Index: conf/log4j.properties
===================================================================
--- conf/log4j.properties	(revision 1333878)
+++ conf/log4j.properties	(working copy)
@@ -26,15 +26,17 @@
 #special logging requirements for some commandline tools
 log4j.logger.org.apache.nutch.crawl.Crawl=INFO,cmdstdout
 log4j.logger.org.apache.nutch.crawl.InjectorJob=INFO,cmdstdout
+log4j.logger.org.apache.nutch.host.HostInjectorJob=INFO,cmdstdout
 log4j.logger.org.apache.nutch.crawl.GeneratorJob=INFO,cmdstdout
 log4j.logger.org.apache.nutch.crawl.DbUpdaterJob=INFO,cmdstdout
+log4j.logger.org.apache.nutch.host.HostDbUpdateJob=INFO,cmdstdout
 log4j.logger.org.apache.nutch.fetcher.FetcherJob=INFO,cmdstdout
 log4j.logger.org.apache.nutch.parse.ParserJob=INFO,cmdstdout
 log4j.logger.org.apache.nutch.indexer.IndexerJob=INFO,cmdstdout
 log4j.logger.org.apache.nutch.indexer.solr.SolrIndexerJob=INFO,cmdstdout
 log4j.logger.org.apache.nutch.indexer.DeleteDuplicates=INFO,cmdstdout
-log4j.logger.org.apache.nutch.indexer.IndexMerger=INFO,cmdstdout
 log4j.logger.org.apache.nutch.crawl.WebTableReader=INFO,cmdstdout
+log4j.logger.org.apache.nutch.host.HostDbReader=INFO,cmdstdout
 
 log4j.logger.org.apache.nutch=INFO
 log4j.logger.org.apache.hadoop=WARN
Index: src/java/org/apache/nutch/fetcher/FetcherJob.java
===================================================================
--- src/java/org/apache/nutch/fetcher/FetcherJob.java	(revision 1333878)
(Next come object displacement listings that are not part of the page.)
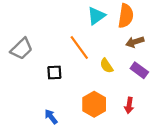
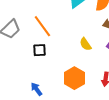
orange line: (79, 48) -> (42, 26), moved

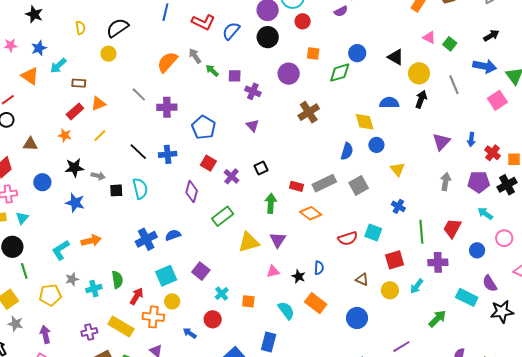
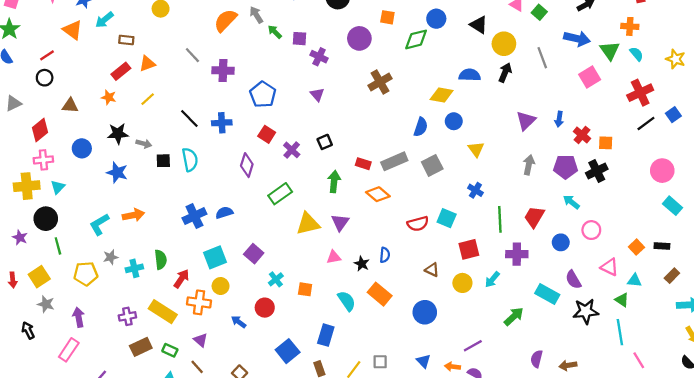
yellow diamond: (365, 122) -> (442, 95), turned -65

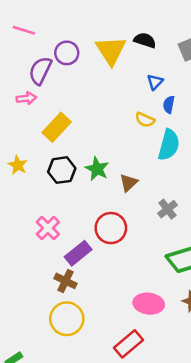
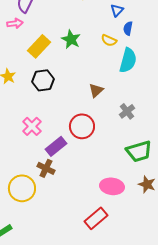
green star: (97, 169) -> (71, 39), moved
yellow circle: (67, 319) -> (22, 188), moved

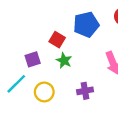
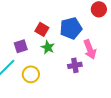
blue pentagon: (86, 24) -> (71, 28), moved
purple cross: (85, 91) -> (75, 65), moved

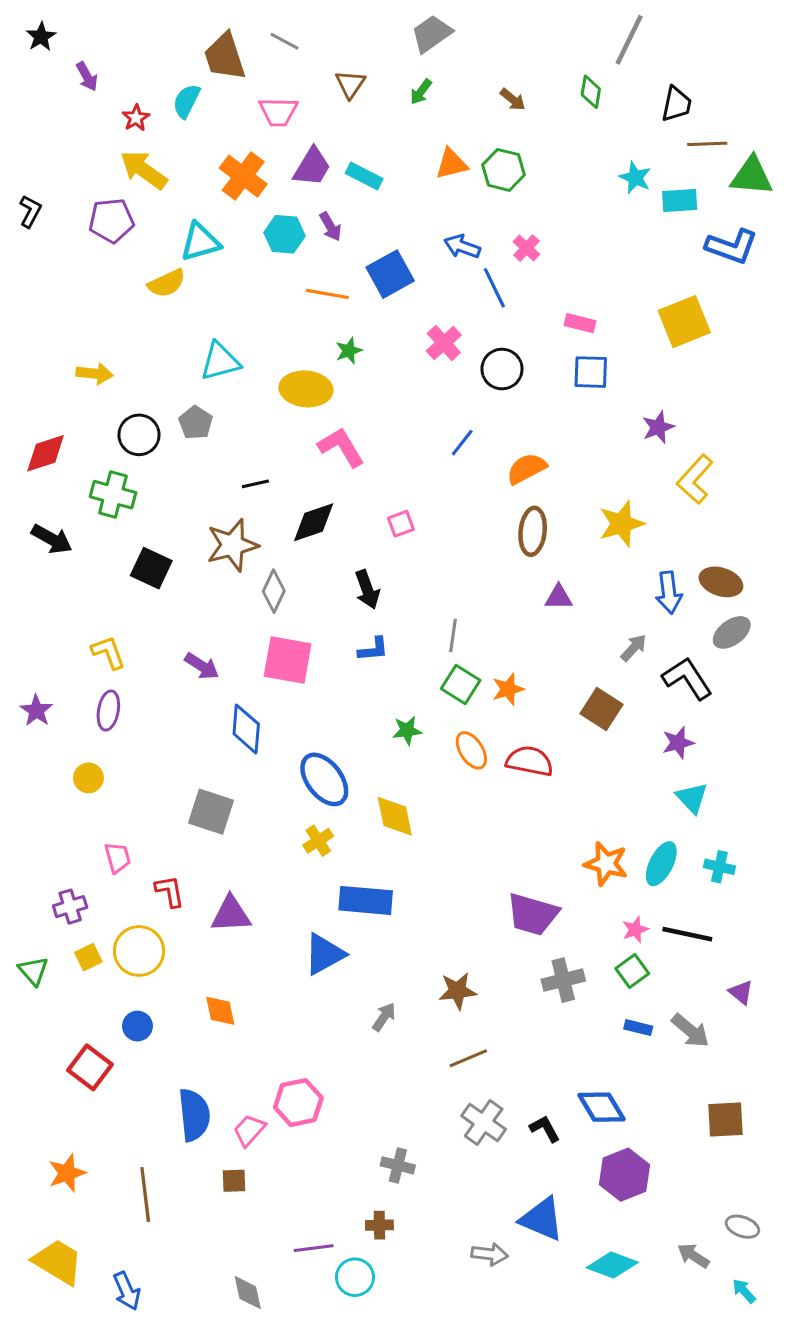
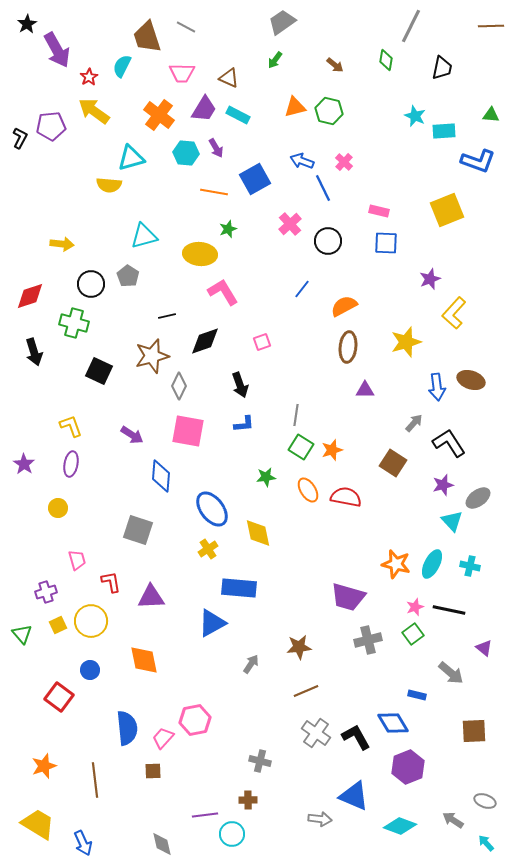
purple arrow: (87, 76) -> (57, 50), size x1.8
brown triangle: (350, 84) -> (229, 78), moved, turned -40
brown line: (707, 144) -> (491, 26), moved
green triangle: (752, 176) -> (491, 115), size x0.6
purple pentagon: (111, 220) -> (51, 126), moved
yellow semicircle: (167, 283) -> (109, 185), turned 30
black arrow: (52, 539) -> (34, 352), turned 44
gray ellipse: (732, 632) -> (478, 498), moved
orange diamond: (220, 1011) -> (144, 660), size x1.4
blue rectangle: (638, 1028) -> (417, 695), moved
black L-shape: (545, 1129) -> (356, 737), size x1.4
+++ src/java/org/apache/nutch/fetcher/FetcherJob.java	(working copy)
@@ -110,7 +110,7 @@
       Utf8 mark = Mark.GENERATE_MARK.checkMark(page);
       if (!NutchJob.shouldProcess(mark, batchId)) {
         if (LOG.isDebugEnabled()) {
-          LOG.debug("Skipping " + TableUtil.unreverseUrl(key) + "; different batch id");
+          LOG.debug("Skipping " + TableUtil.unreverseUrl(key) + "; different batch id (" + batchId + ")");
         }
         return;
       }
@@ -265,12 +265,12 @@
     String batchId;
 
     String usage = "Usage: FetcherJob (<batchId> | -all) [-crawlId <id>] " +
-      "[-threads N] [-parse] [-resume] [-numTasks N]\n" +
-      "\tbatchId\tcrawl identifier returned by Generator, or -all for all generated batchId-s\n" +
-      "\t-crawlId <id>\t the id to prefix the schemas to operate on, (default: storage.crawl.id)\n" +
-      "\t-threads N\tnumber of fetching threads per task\n" +
-      "\t-resume\tresume interrupted job\n" +
-      "\t-numTasks N\tif N > 0 then use this many reduce tasks for fetching (default: mapred.map.tasks)";
+      "[-threads N] [-parse] \n \t \t  [-resume] [-numTasks N]\n" +
+      "    <batchId>     - crawl identifier returned by Generator, or -all for all \n \t \t    generated batchId-s\n" +
+      "    -crawlId <id> - the id to prefix the schemas to operate on, \n \t \t    (default: storage.crawl.id)\n" +
+      "    -threads N    - number of fetching threads per task\n" +
+      "    -resume       - resume interrupted job\n" +
+      "    -numTasks N   - if N > 0 then use this many reduce tasks for fetching \n \t \t    (default: mapred.map.tasks)";
 
     if (args.length == 0) {
       System.err.println(usage);
Index: src/java/org/apache/nutch/indexer/IndexerJob.java
===================================================================
--- src/java/org/apache/nutch/indexer/IndexerJob.java	(revision 1333878)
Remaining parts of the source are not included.